Osiem dużych topoli kanadyjskich poszło pod topór przy al. Jana Pawła II. Urzędnicy tłumaczą, że drzewa były chore, a gałęzie spadały na drogę. Ale mają pojawić się nowe nasadzania, tyle że w innych miejscach.
– Dlaczego ogołocono z drzew teren przy ogródkach działkowych? Komu to przeszkadzało?– pyta w e–mailu nasz Czytelnik z Białej Podlaskiej. Urzędnicy odpowiadają, że 8 topoli wycięto przy al. Jana Pawła II ze względu na „zły stan zdrowotny”. – Powodem było też dbanie o bezpieczeństwo, bo gałęzie spadały na altany, ogrodzenia, na pas drogowy i na parking – wymienia Gabriela Kuc–Stefaniuk, rzecznik magistratu. Obok znajdują się Rodzinne Ogrody Działkowe. – Pamiętamy wszyscy o złamaniu drzewa w Małpim Gaju wiosną. Zapobiegamy takim niebezpiecznym zdarzeniom – podkreśla Kuc–Stefaniuk. W maju silny wiatr powalił drzewo w tym parku na konstrukcję ścieżki edukacyjnej.

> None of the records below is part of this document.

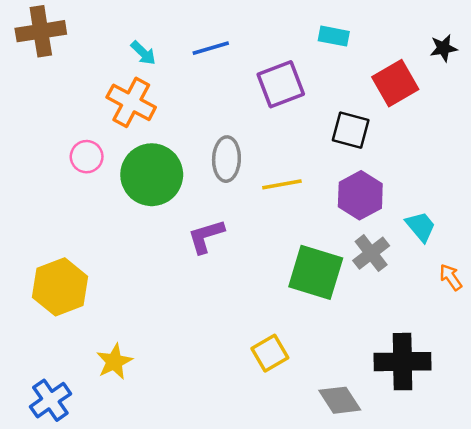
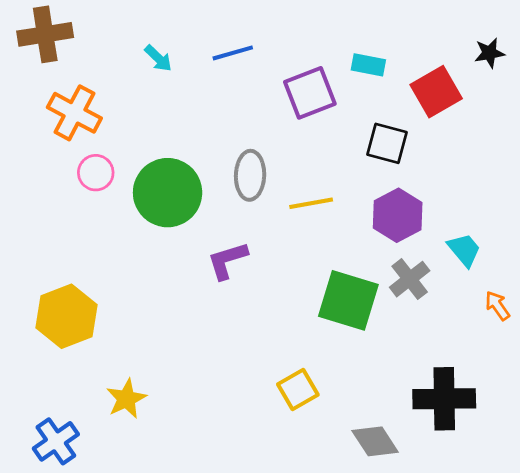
cyan rectangle: (334, 36) -> (368, 65), moved
orange cross: (131, 102) -> (74, 113), moved

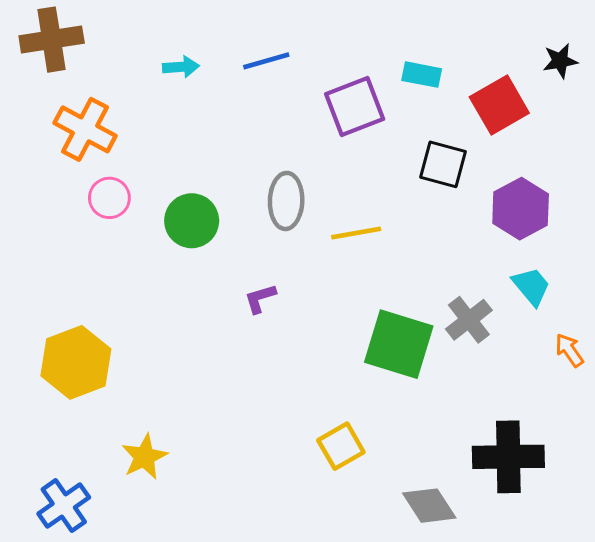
cyan arrow: (158, 58) -> (181, 67), turned -48
green circle: (168, 193) -> (192, 221), size x0.7
purple hexagon: (398, 215) -> (521, 209), moved
purple L-shape: (227, 260) -> (260, 298), size x0.7

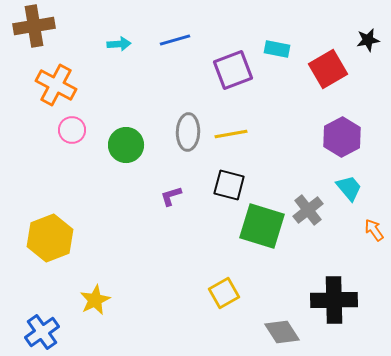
black square: (443, 164) -> (229, 185), moved
yellow line: (356, 233) -> (231, 134), moved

Miasto dostało zgodę na usunięcie topoli z Urzędu Marszałkowskiego w Lublinie. Z wniosku bialskich urzędników wynikało, że „w koronach widoczne są liczne miejsca po ułamanych gałęziach”, a „pień topoli o obwodzie 385 cm na wysokości 130 cm pozbawiony jest kory”. – Podczas oględzin drzew, potwierdzono ich stan zdrowotny – przyznaje Remigiusz Małecki, rzecznik marszałka.

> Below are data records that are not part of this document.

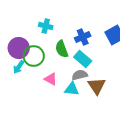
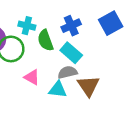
cyan cross: (46, 26) -> (27, 26), moved

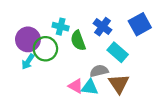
blue cross: (71, 26) -> (103, 27), turned -30
cyan rectangle: (71, 53) -> (118, 52), moved
pink triangle: (32, 77) -> (76, 86), moved

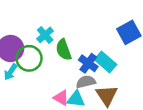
cyan cross: (61, 27) -> (45, 35), turned 35
blue cross: (103, 27) -> (88, 63), moved

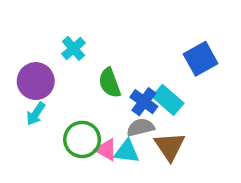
cyan cross: (45, 35) -> (73, 48), moved
green circle: (29, 58) -> (82, 139), moved

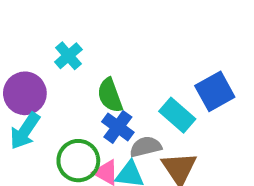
blue square: (201, 59) -> (215, 91), moved
blue cross: (144, 102) -> (118, 127), moved
cyan arrow: (36, 114) -> (25, 131), size x1.4

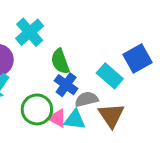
cyan cross: (68, 56) -> (30, 32), size x1.4

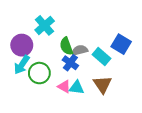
blue square: (137, 58) -> (121, 44), turned -30
gray semicircle: (86, 99) -> (80, 50), moved
green circle: (37, 109) -> (39, 73), moved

– W zamian za wycinkę drzew wyznaczono nasadzenia zastępcze–dodaje Małecki. Rzeczywiście, miasto ma posadzić nowe drzewa, ale już nie przy al. Jana Pawła II, tylko przy ulicy Kosynierów (3 sztuki), Królowej Jadwigi (2) i Akademickiej (2).
Wycinka okazałych topoli zdziwiła też radnego Marka Dzyra (Zjednoczona Prawica). – Domyślam się, że jest jakiś plan na to, jednak smutek ogarnia gdy patrzy się na ten przykry widok obciętych tak pięknych drzew. Szkoda tych topoli, tym bardziej, że były naturalnym „płotem” między ruchliwą ulicą a ogródkami – zwraca uwagę Dzyr. Przy okazji przypomina inną sytuację. – Dotyczy zgłaszania projektów do budżetu obywatelskiego. Naszą propozycję cofnięto, a urząd tłumaczył to tym, że zniszczymy stare dęby. Jak widać tym razem stare drzewa nikomu nie przeszkadzały – dziwi się radny.
W sumie, w tym roku, w Białej Podlaskiej wycięto 112 drzew. Rzeczniczka magistratu zaznacza jednak, że powodem był „zły stan zdrowotny lub uschnięcie”. Jednocześnie przy ulicy Warszawskiej posadzono 122 drzew i 26 cisów. A na innych miejskich terenach, ogółem posadzono 380 nowych drzew.
Ostatnio, głośno było o świerkach „zabetonowanych” w chodniku przy ulicy Zamkowej. Ostatecznie, cztery drzewa zostały wycięte. W chodniku zostało jedno, ale ma być otoczone kratką, a nie kostką.